中世の日本は長期にわたる封建戦争の時代を通じて好戦的理念を作り上げてきた。日本と西洋世界の出会いは、十六、七世紀、西洋式戦争技術を真似ることから始まった。そこから秀吉の朝鮮侵略、キリスト教改宗者に対する血の迫害、そして徳川の差国へとつながっていく。二百年に及ぶ鎖国は、おそらくどこの国も経験したことのない長い平和の時代だったが、その間でさえ、庶民の人間性を無視し、無益の武士階級に戦争集団としての特権を与えるという不思議な社会制度を育てていた。そしてこの不思議な制度が大多数の国民を隷属させてきたのである。このような歴史の上に新日本を築くことはできまい。・・・国家の歴史は国家そのものだからである。 |
こんな愚かな連中に、“新日本”は築かれてしまったのだから、それこそ恐ろしい。だいたい、中世を経験もしていないアメリカ人には封建時代の重要性を認識できるはずも、端からないだろうけどさ。長い歴史の中で取り上げるのは《朝鮮侵略》に《キリスト教の弾圧》かい。いかにも安っぽい。 |
日本の歴史をゆがめていること以上に問題と思えるのは、彼らが自らの歴史を、これっぽっちも把握できていないということだな。これに関しては、いかなる理由も情状酌量の条件にはなり得ないだろう。
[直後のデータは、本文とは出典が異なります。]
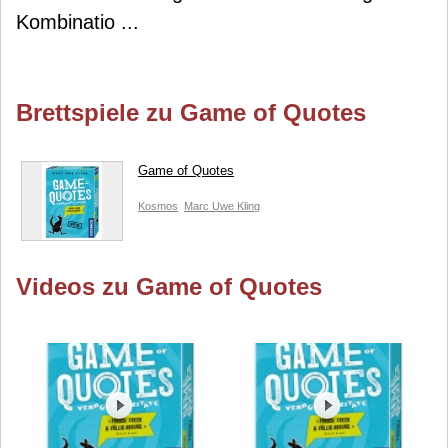
Kombinatio ...
Brettspiele zu Game of Quotes
Game of Quotes
Kosmos
Marc Uwe Kling
Videos zu Game of Quotes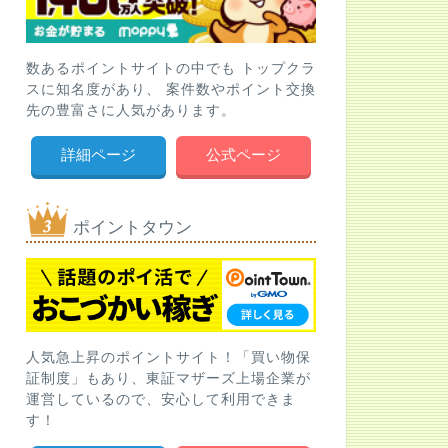
数あるポイントサイトの中でも トップクラ
スに知名度があり、 案件数やポイント交換
先の豊富さに人気があります。
詳細ページ
公式ページ
ポイントタウン
人気急上昇のポイントサイト！「買い物保
証制度」もあり、東証マザーズ上場企業が
運営しているので、安心して利用できま
す！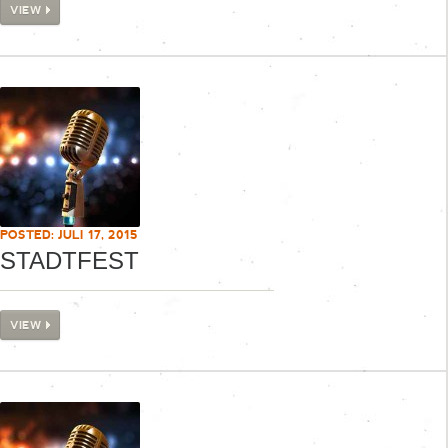
VIEW
POSTED: JULI 17, 2015
STADTFEST
VIEW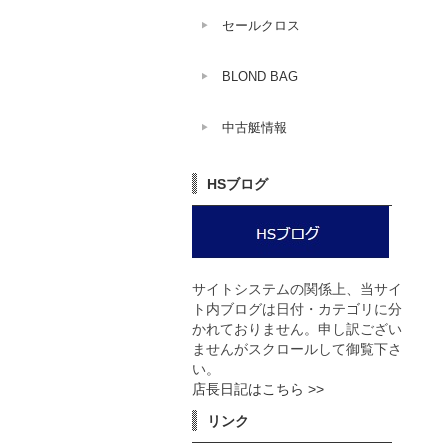
セールクロス
BLOND BAG
中古艇情報
HSブログ
サイトシステムの関係上、当サイ
ト内ブログは日付・カテゴリに分
かれておりません。申し訳ござい
ませんがスクロールして御覧下さ
い。
店長日記はこちら >>
リンク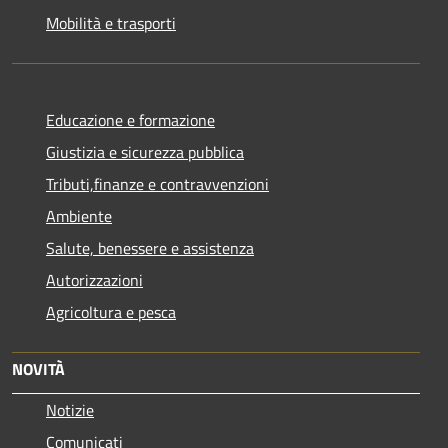
Mobilità e trasporti
Educazione e formazione
Giustizia e sicurezza pubblica
Tributi,finanze e contravvenzioni
Ambiente
Salute, benessere e assistenza
Autorizzazioni
Agricoltura e pesca
NOVITÀ
Notizie
Comunicati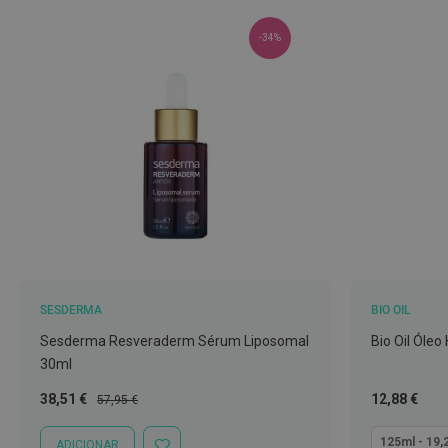
Nariz
-34%
e
Garganta
Sexualidade
Preservativos
Lubrificantes
Acessórios
Suplementos
alimentares
Testes
de
SESDERMA
BIO OIL
gravidez
Sesderma Resveraderm Sérum Liposomal
Bio Oil Óleo
Testes
30ml
de
Preço
Preço
Tão
38,51 €
12,88 €
57,95 €
ovulação
Especial
Normal
baixo
Diversos
quanto
125ml - 19,
ADICIONAR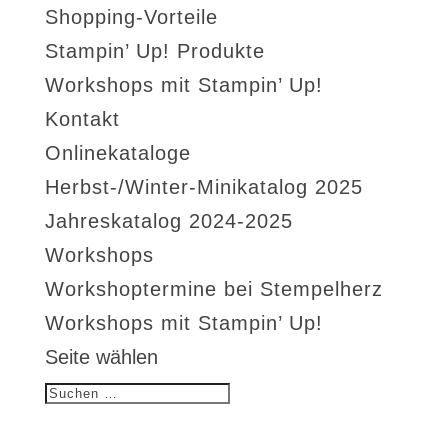
Shopping-Vorteile
Stampin’ Up! Produkte
Workshops mit Stampin’ Up!
Kontakt
Onlinekataloge
Herbst-/Winter-Minikatalog 2025
Jahreskatalog 2024-2025
Workshops
Workshoptermine bei Stempelherz
Workshops mit Stampin’ Up!
Seite wählen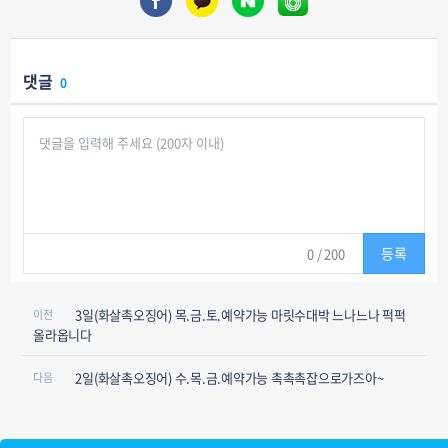
댓글
0
등록
0
/ 200
3일(화살촉오징어) 목.금.토.예약가능 마릿수대박 느나느나 퍽퍽
이전
올라옵니다
2일(화살촉오징어) 수.목.금.예약가능 촉촉촉잡으로가즈아~
다음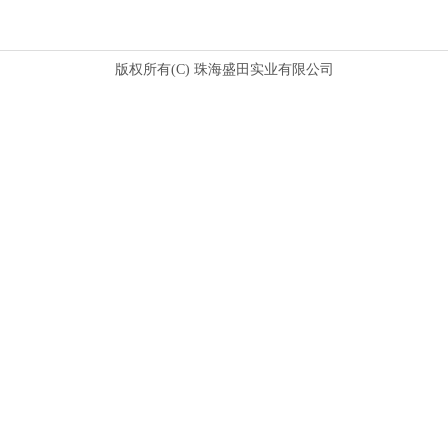
版权所有(C) 珠海盛田实业有限公司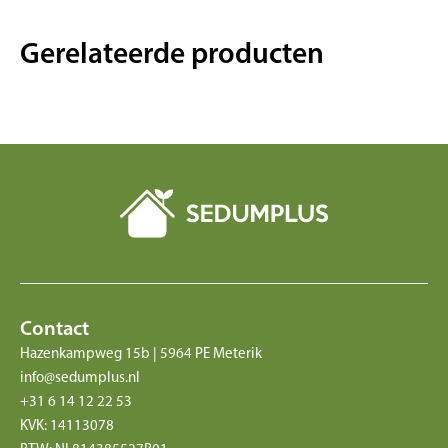
Gerelateerde producten
Contact
Hazenkampweg 15b | 5964 PE Meterik
info@sedumplus.nl
+31 6 14 12 22 53
KVK: 14113078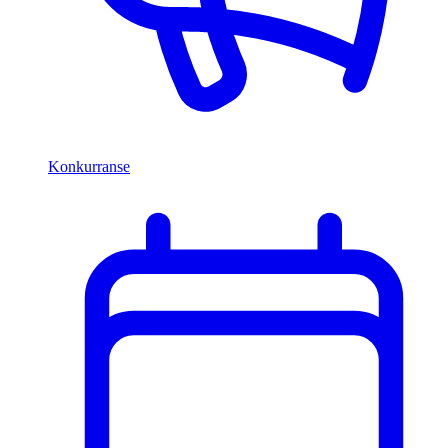
Konkurranse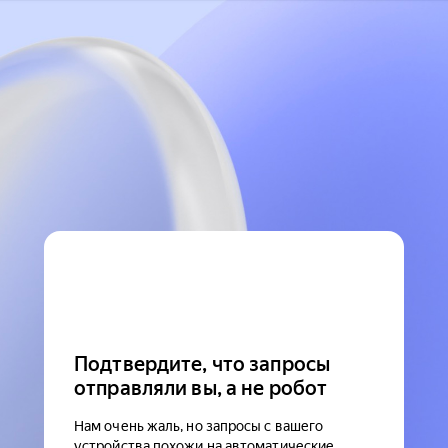
Подтвердите, что запросы
отправляли вы, а не робот
Нам очень жаль, но запросы с вашего
устройства похожи на автоматические.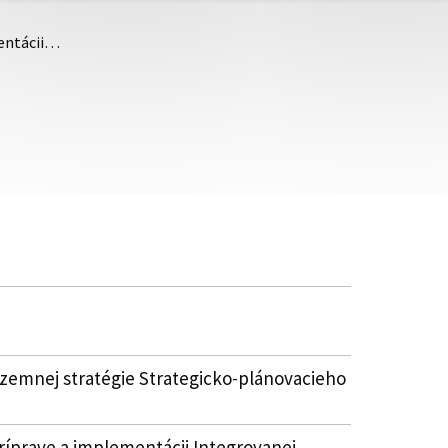
mentácii…
územnej stratégie Strategicko-plánovacieho
íprave a implementácii Integrovanej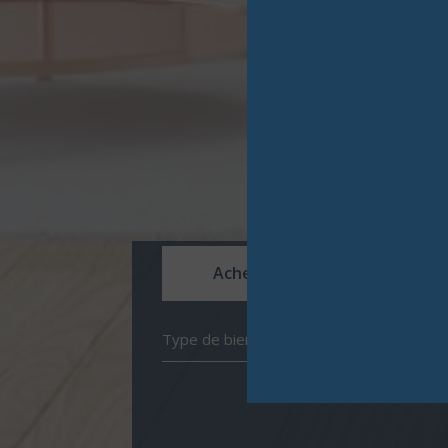
Acheter
Louer
Type de bien
de l'ancien
à l'année
de l'immo pro
de l'imm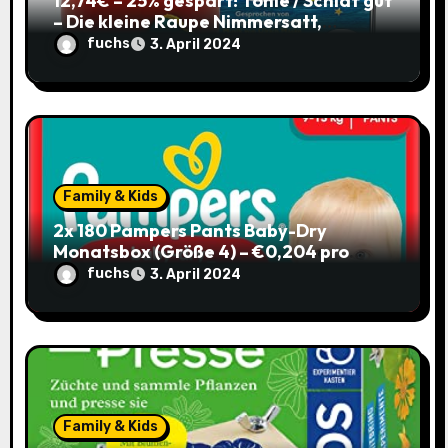
12,74€ – 25% gespart! Tonie / Schlaf gut
– Die kleine Raupe Nimmersatt,
Hörbuch für Kinder ab 3 / mit Coupon
fuchs
3. April 2024
Family & Kids
2x 180 Pampers Pants Baby-Dry
Monatsbox (Größe 4) – €0,204 pro
Pants (Sparabo) – Spare €38,39
fuchs
3. April 2024
Family & Kids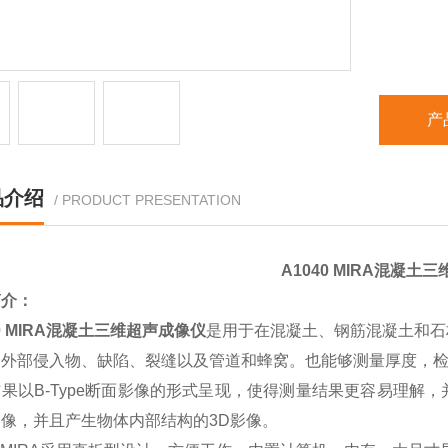
产
品介绍
/ PRODUCT PRESENTATION
A1040 MIRA
混凝土三
简介：
 MIRA
混凝土三维超声成像仪
是用于在混凝土、钢筋混凝土和石
的外部侵入物、缺陷、裂缝以及管道和蜂窝。也能够测量厚度，检
果以B-Type断面影像的形式呈现，使得测量结果更容易理解
像，并且产生物体内部结构的3D影像。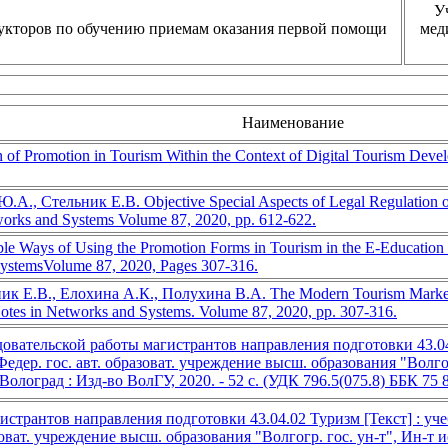
У
укторов по обучению приемам оказания первой помощи
мед
Наименование
on of Promotion in Tourism Within the Context of Digital Tourism Dev
., Стельник Е.В. Objective Special Aspects of Legal Regulation of 
works and Systems Volume 87, 2020, pp. 612-622.
le Ways of Using the Promotion Forms in Tourism in the E-Education 
 SystemsVolume 87, 2020, Pages 307-316.
 Е.В., Елохина А.К., Полухина В.А. The Modern Tourism Market in
otes in Networks and Systems. Volume 87, 2020, pp. 307-316.
вательской работы магистрантов направления подготовки 43.04.0
Федер. гос. авт. образоват. учреждение высш. образования "Волго
Волоград : Изд-во ВолГУ, 2020. - 52 с. (УДК 796.5(075.8) ББК 75 
странтов направления подготовки 43.04.02 Туризм [Текст] : уче
разоват. учреждение высш. образования "Волгогр. гос. ун-т", Ин-т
結局、そこまで歪めてみたものの、アメリカの真の姿を写すことはできていない。《地球上でもっとも強い国民》になったアメリカ人は世界が置かれている無秩序の責任を免れる事はできない立場となった。そのアメリカのために、アメリカを見つめ直そうとする著者の七〇年前の思いは切実だった。だけど彼女の思いは叶えられることなく、アメリカは戦後世界を突っ走った。
今世界で起きているあらゆる問題に、アメリカは責任を免れることはできない。